WHAT THE TASK REQUIRES ▸
Copy out exactly the stretch below, from the line with "meer aan particuliere" through the line with "Deze website slaat cookies op je computer op.", both included; the pictures stay out.

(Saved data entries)

====

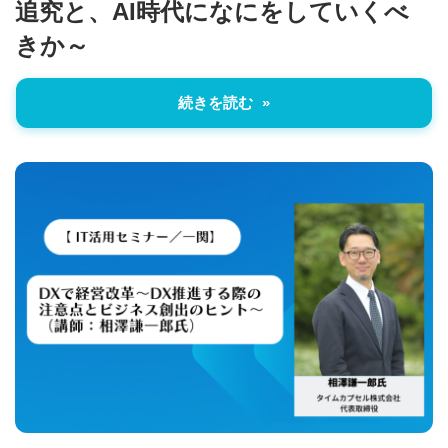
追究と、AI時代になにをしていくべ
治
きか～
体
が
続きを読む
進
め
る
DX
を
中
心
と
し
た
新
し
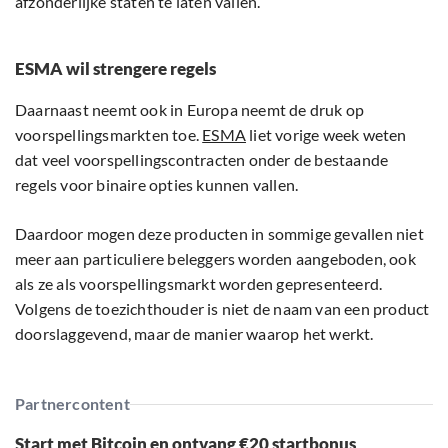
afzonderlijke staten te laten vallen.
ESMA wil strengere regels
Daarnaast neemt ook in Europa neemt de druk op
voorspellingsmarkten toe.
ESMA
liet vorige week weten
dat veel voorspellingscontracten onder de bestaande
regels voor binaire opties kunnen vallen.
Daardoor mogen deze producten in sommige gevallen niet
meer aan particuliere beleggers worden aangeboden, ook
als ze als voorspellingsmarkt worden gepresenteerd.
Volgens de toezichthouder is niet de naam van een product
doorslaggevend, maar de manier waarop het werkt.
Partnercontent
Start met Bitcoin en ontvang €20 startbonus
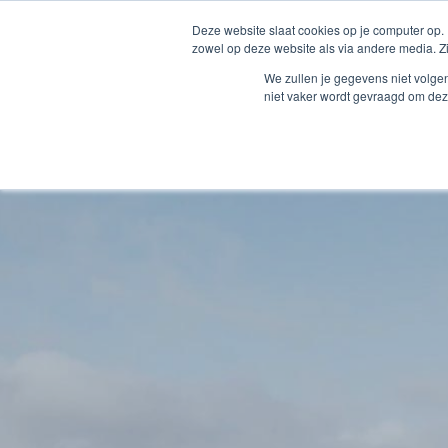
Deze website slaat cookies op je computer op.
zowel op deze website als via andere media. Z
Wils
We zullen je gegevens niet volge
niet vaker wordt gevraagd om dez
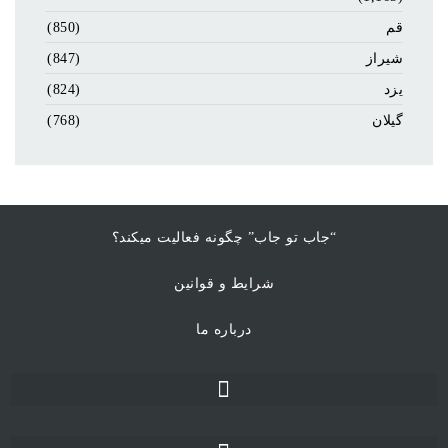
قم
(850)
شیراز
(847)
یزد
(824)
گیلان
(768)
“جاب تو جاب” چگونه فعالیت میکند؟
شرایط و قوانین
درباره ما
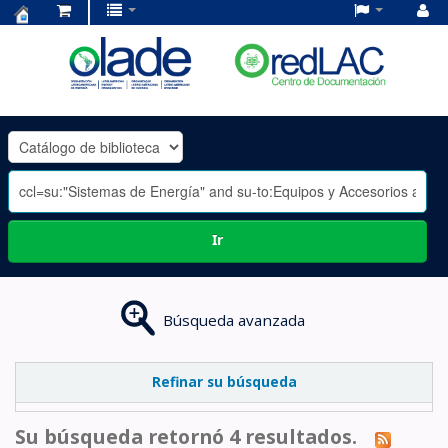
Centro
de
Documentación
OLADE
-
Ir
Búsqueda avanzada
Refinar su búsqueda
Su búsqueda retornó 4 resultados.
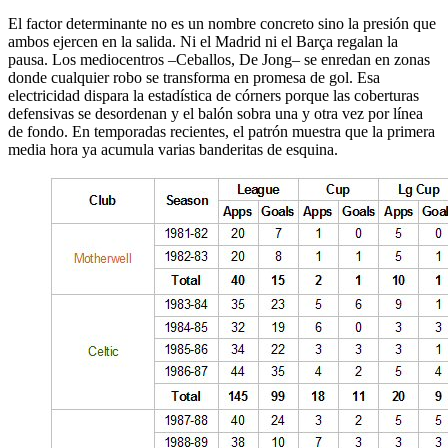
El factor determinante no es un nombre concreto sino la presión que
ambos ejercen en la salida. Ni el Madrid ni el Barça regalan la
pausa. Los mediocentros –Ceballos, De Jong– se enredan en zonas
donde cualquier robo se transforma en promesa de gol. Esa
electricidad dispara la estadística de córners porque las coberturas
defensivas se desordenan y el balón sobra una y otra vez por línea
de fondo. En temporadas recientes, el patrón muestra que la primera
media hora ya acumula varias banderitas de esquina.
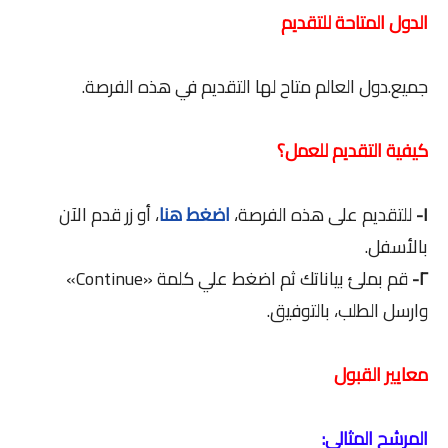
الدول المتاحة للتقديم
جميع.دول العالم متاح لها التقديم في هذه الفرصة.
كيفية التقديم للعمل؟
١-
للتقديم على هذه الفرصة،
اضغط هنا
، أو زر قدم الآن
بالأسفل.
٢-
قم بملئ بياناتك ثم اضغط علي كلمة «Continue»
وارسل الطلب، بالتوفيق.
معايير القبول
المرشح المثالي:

====

FINISHED TASK ▸
meer aan particuliere beleggers worden aangeboden, ook
als ze als voorspellingsmarkt worden gepresenteerd.
Volgens de toezichthouder is niet de naam van een product
doorslaggevend, maar de manier waarop het werkt.
Partnercontent
Start met Bitcoin en ontvang €20 startbonus
Deze website slaat cookies op je computer op.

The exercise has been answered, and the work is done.